##### MATERIAL FOR THE TASK #####

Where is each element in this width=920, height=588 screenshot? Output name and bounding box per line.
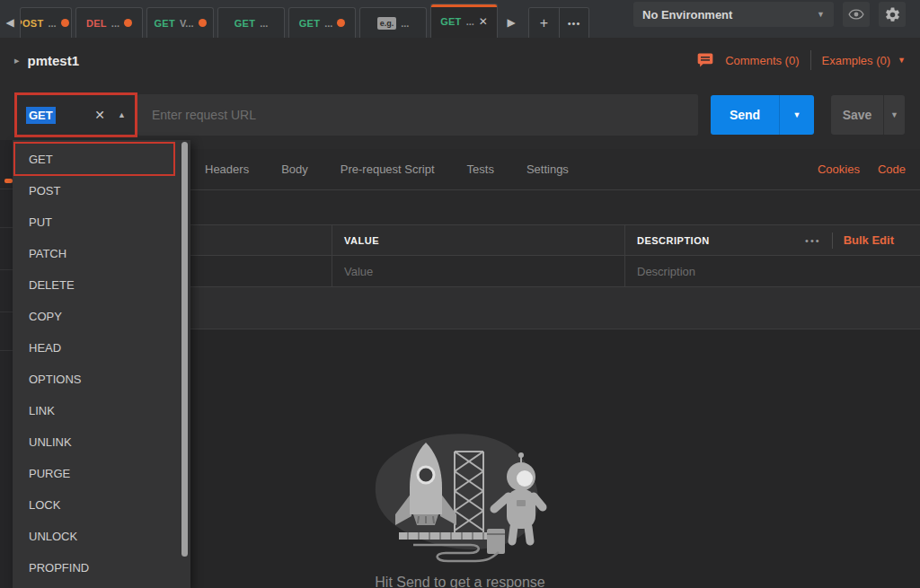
tab-title-label: ... (260, 18, 268, 29)
method-option-copy[interactable]: COPY (13, 301, 190, 332)
chevron-up-icon[interactable]: ▲ (118, 110, 126, 119)
request-tab-1[interactable]: POST ... (20, 7, 72, 38)
send-split-button: Send ▼ (711, 95, 814, 135)
unsaved-dot-icon (199, 19, 207, 27)
method-option-post[interactable]: POST (13, 175, 190, 206)
eye-icon (848, 6, 864, 22)
collapse-arrow-icon[interactable]: ▸ (14, 55, 20, 66)
close-tab-icon[interactable]: ✕ (479, 15, 488, 28)
request-tab-6[interactable]: e.g. ... (359, 7, 427, 38)
sidebar-edge (0, 140, 13, 588)
request-title: pmtest1 (28, 53, 80, 68)
method-option-delete[interactable]: DELETE (13, 269, 190, 301)
sidebar-accent-dash (4, 179, 13, 183)
environment-quick-look-button[interactable] (843, 2, 870, 27)
description-header-label: DESCRIPTION (637, 235, 710, 246)
cookies-link[interactable]: Cookies (818, 162, 860, 176)
tab-title-label: ... (466, 16, 474, 27)
comment-icon (696, 51, 714, 69)
tab-method-label: GET (154, 18, 175, 29)
method-option-unlock[interactable]: UNLOCK (13, 521, 190, 552)
examples-dropdown[interactable]: Examples (0) ▼ (822, 54, 907, 67)
chevron-down-icon: ▼ (898, 56, 906, 65)
environment-label: No Environment (642, 8, 817, 22)
code-link[interactable]: Code (878, 162, 906, 176)
request-tab-5[interactable]: GET ... (288, 7, 356, 38)
plus-icon: + (540, 15, 548, 31)
method-option-purge[interactable]: PURGE (13, 458, 190, 489)
value-cell (332, 256, 625, 286)
chevron-down-icon: ▼ (793, 110, 801, 119)
method-option-lock[interactable]: LOCK (13, 489, 190, 521)
method-option-get[interactable]: GET (13, 144, 190, 175)
tab-title-label: ... (48, 18, 56, 29)
tab-title-label: V... (180, 18, 194, 29)
tab-method-label: GET (299, 18, 321, 29)
bulk-edit-link[interactable]: Bulk Edit (844, 233, 894, 247)
request-header-actions: Comments (0) Examples (0) ▼ (696, 50, 906, 70)
save-split-button: Save ▼ (831, 95, 905, 135)
tab-settings[interactable]: Settings (526, 162, 569, 176)
method-option-put[interactable]: PUT (13, 206, 190, 238)
value-header-label: VALUE (344, 235, 379, 246)
chevron-down-icon: ▼ (817, 10, 825, 19)
unsaved-dot-icon (337, 19, 345, 27)
more-icon: ••• (568, 18, 581, 29)
rocket-launch-illustration (361, 426, 559, 574)
back-icon: ◀ (5, 16, 13, 29)
description-column-header: DESCRIPTION ••• Bulk Edit (625, 225, 920, 255)
request-tab-active[interactable]: GET ... ✕ (430, 4, 498, 38)
scroll-tabs-right-button[interactable]: ▶ (501, 7, 521, 38)
request-tab-2[interactable]: DEL ... (75, 7, 143, 38)
value-input[interactable] (344, 265, 613, 278)
request-tab-4[interactable]: GET ... (217, 7, 285, 38)
method-option-head[interactable]: HEAD (13, 332, 190, 364)
postman-app-window: ◀ POST ... DEL ... GET V... GET ... GET … (0, 0, 920, 588)
clear-icon[interactable]: ✕ (94, 108, 105, 122)
method-option-patch[interactable]: PATCH (13, 238, 190, 269)
tab-method-label: DEL (86, 18, 107, 29)
tab-options-button[interactable]: ••• (559, 8, 588, 38)
new-tab-button[interactable]: + (529, 8, 559, 38)
request-url-input[interactable] (137, 94, 698, 136)
send-button[interactable]: Send (711, 95, 779, 135)
send-options-button[interactable]: ▼ (779, 95, 814, 135)
settings-button[interactable] (879, 2, 906, 27)
tab-pre-request-script[interactable]: Pre-request Script (341, 162, 435, 176)
environment-selector[interactable]: No Environment ▼ (633, 2, 834, 27)
tab-body[interactable]: Body (281, 162, 308, 176)
request-tab-bar: ◀ POST ... DEL ... GET V... GET ... GET … (0, 0, 920, 38)
forward-icon: ▶ (507, 16, 515, 29)
scroll-tabs-left-button[interactable]: ◀ (0, 7, 20, 38)
request-tab-3[interactable]: GET V... (146, 7, 214, 38)
example-badge: e.g. (377, 17, 397, 30)
tab-method-label: GET (234, 18, 256, 29)
method-value-selected: GET (26, 107, 56, 124)
method-option-unlink[interactable]: UNLINK (13, 426, 190, 458)
method-dropdown-menu: GET POST PUT PATCH DELETE COPY HEAD OPTI… (13, 140, 190, 588)
environment-area: No Environment ▼ (633, 2, 906, 27)
method-selector[interactable]: GET ✕ ▲ (14, 92, 137, 137)
description-cell (625, 256, 920, 286)
value-column-header: VALUE (332, 225, 625, 255)
method-option-options[interactable]: OPTIONS (13, 364, 190, 395)
method-option-propfind[interactable]: PROPFIND (13, 552, 190, 584)
save-options-button[interactable]: ▼ (883, 95, 905, 135)
tab-headers[interactable]: Headers (205, 162, 249, 176)
tab-method-label: GET (440, 16, 462, 27)
save-button[interactable]: Save (831, 95, 883, 135)
divider (810, 50, 811, 70)
tab-title-label: ... (324, 18, 332, 29)
active-tab-indicator (431, 4, 497, 7)
more-options-icon[interactable]: ••• (805, 235, 821, 246)
description-input[interactable] (637, 265, 908, 278)
method-option-link[interactable]: LINK (13, 395, 190, 426)
request-header-row: ▸ pmtest1 Comments (0) Examples (0) ▼ (0, 38, 920, 83)
tab-tests[interactable]: Tests (467, 162, 494, 176)
examples-label: Examples (0) (822, 54, 891, 67)
tab-title-label: ... (401, 18, 409, 29)
dropdown-scrollbar[interactable] (181, 142, 188, 557)
comments-link[interactable]: Comments (0) (725, 54, 799, 67)
chevron-down-icon: ▼ (890, 110, 898, 119)
editor-tab-links: Cookies Code (818, 162, 920, 176)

#####

# EXERCISE DETAILS
Return every line above exactly, omitting images.

# REPLY TO THE TASK
Where is each element in this width=920, height=588 screenshot? Output name and bounding box per line.
tab-title-label: ... (260, 18, 268, 29)
method-option-copy[interactable]: COPY (13, 301, 190, 332)
chevron-up-icon[interactable]: ▲ (118, 110, 126, 119)
request-tab-1[interactable]: POST ... (20, 7, 72, 38)
send-split-button: Send ▼ (711, 95, 814, 135)
unsaved-dot-icon (199, 19, 207, 27)
method-option-post[interactable]: POST (13, 175, 190, 206)
eye-icon (848, 6, 864, 22)
collapse-arrow-icon[interactable]: ▸ (14, 55, 20, 66)
close-tab-icon[interactable]: ✕ (479, 15, 488, 28)
request-tab-6[interactable]: e.g. ... (359, 7, 427, 38)
sidebar-edge (0, 140, 13, 588)
request-title: pmtest1 (28, 53, 80, 68)
method-option-delete[interactable]: DELETE (13, 269, 190, 301)
sidebar-accent-dash (4, 179, 13, 183)
environment-quick-look-button[interactable] (843, 2, 870, 27)
description-header-label: DESCRIPTION (637, 235, 710, 246)
cookies-link[interactable]: Cookies (818, 162, 860, 176)
tab-title-label: ... (466, 16, 474, 27)
comment-icon (696, 51, 714, 69)
tab-method-label: GET (154, 18, 175, 29)
method-option-unlock[interactable]: UNLOCK (13, 521, 190, 552)
examples-dropdown[interactable]: Examples (0) ▼ (822, 54, 907, 67)
chevron-down-icon: ▼ (898, 56, 906, 65)
environment-label: No Environment (642, 8, 817, 22)
code-link[interactable]: Code (878, 162, 906, 176)
request-tab-5[interactable]: GET ... (288, 7, 356, 38)
plus-icon: + (540, 15, 548, 31)
method-option-purge[interactable]: PURGE (13, 458, 190, 489)
value-cell (332, 256, 625, 286)
chevron-down-icon: ▼ (793, 110, 801, 119)
method-option-lock[interactable]: LOCK (13, 489, 190, 521)
method-option-get[interactable]: GET (13, 144, 190, 175)
tab-title-label: ... (48, 18, 56, 29)
tab-title-label: V... (180, 18, 194, 29)
tab-method-label: GET (299, 18, 321, 29)
bulk-edit-link[interactable]: Bulk Edit (844, 233, 894, 247)
request-header-actions: Comments (0) Examples (0) ▼ (696, 50, 906, 70)
save-split-button: Save ▼ (831, 95, 905, 135)
tab-settings[interactable]: Settings (526, 162, 569, 176)
method-option-put[interactable]: PUT (13, 206, 190, 238)
value-header-label: VALUE (344, 235, 379, 246)
chevron-down-icon: ▼ (817, 10, 825, 19)
unsaved-dot-icon (337, 19, 345, 27)
more-icon: ••• (568, 18, 581, 29)
rocket-launch-illustration (361, 426, 559, 574)
back-icon: ◀ (5, 16, 13, 29)
description-column-header: DESCRIPTION ••• Bulk Edit (625, 225, 920, 255)
request-tab-active[interactable]: GET ... ✕ (430, 4, 498, 38)
scroll-tabs-right-button[interactable]: ▶ (501, 7, 521, 38)
request-tab-2[interactable]: DEL ... (75, 7, 143, 38)
value-input[interactable] (344, 265, 613, 278)
request-tab-4[interactable]: GET ... (217, 7, 285, 38)
method-option-head[interactable]: HEAD (13, 332, 190, 364)
postman-app-window: ◀ POST ... DEL ... GET V... GET ... GET … (0, 0, 920, 588)
clear-icon[interactable]: ✕ (94, 108, 105, 122)
method-option-patch[interactable]: PATCH (13, 238, 190, 269)
tab-method-label: DEL (86, 18, 107, 29)
tab-options-button[interactable]: ••• (559, 8, 588, 38)
new-tab-button[interactable]: + (529, 8, 559, 38)
request-url-input[interactable] (137, 94, 698, 136)
send-button[interactable]: Send (711, 95, 779, 135)
send-options-button[interactable]: ▼ (779, 95, 814, 135)
settings-button[interactable] (879, 2, 906, 27)
tab-pre-request-script[interactable]: Pre-request Script (341, 162, 435, 176)
environment-selector[interactable]: No Environment ▼ (633, 2, 834, 27)
tab-body[interactable]: Body (281, 162, 308, 176)
request-tab-bar: ◀ POST ... DEL ... GET V... GET ... GET … (0, 0, 920, 38)
forward-icon: ▶ (507, 16, 515, 29)
scroll-tabs-left-button[interactable]: ◀ (0, 7, 20, 38)
request-tab-3[interactable]: GET V... (146, 7, 214, 38)
example-badge: e.g. (377, 17, 397, 30)
tab-method-label: GET (234, 18, 256, 29)
method-value-selected: GET (26, 107, 56, 124)
method-option-unlink[interactable]: UNLINK (13, 426, 190, 458)
method-dropdown-menu: GET POST PUT PATCH DELETE COPY HEAD OPTI… (13, 140, 190, 588)
environment-area: No Environment ▼ (633, 2, 906, 27)
method-selector[interactable]: GET ✕ ▲ (14, 92, 137, 137)
description-cell (625, 256, 920, 286)
value-column-header: VALUE (332, 225, 625, 255)
method-option-options[interactable]: OPTIONS (13, 364, 190, 395)
method-option-propfind[interactable]: PROPFIND (13, 552, 190, 584)
save-options-button[interactable]: ▼ (883, 95, 905, 135)
tab-headers[interactable]: Headers (205, 162, 249, 176)
tab-method-label: GET (440, 16, 462, 27)
save-button[interactable]: Save (831, 95, 883, 135)
divider (810, 50, 811, 70)
tab-title-label: ... (324, 18, 332, 29)
active-tab-indicator (431, 4, 497, 7)
more-options-icon[interactable]: ••• (805, 235, 821, 246)
description-input[interactable] (637, 265, 908, 278)
method-option-link[interactable]: LINK (13, 395, 190, 426)
request-header-row: ▸ pmtest1 Comments (0) Examples (0) ▼ (0, 38, 920, 83)
tab-tests[interactable]: Tests (467, 162, 494, 176)
examples-label: Examples (0) (822, 54, 891, 67)
tab-title-label: ... (401, 18, 409, 29)
dropdown-scrollbar[interactable] (181, 142, 188, 557)
comments-link[interactable]: Comments (0) (725, 54, 799, 67)
chevron-down-icon: ▼ (890, 110, 898, 119)
editor-tab-links: Cookies Code (818, 162, 920, 176)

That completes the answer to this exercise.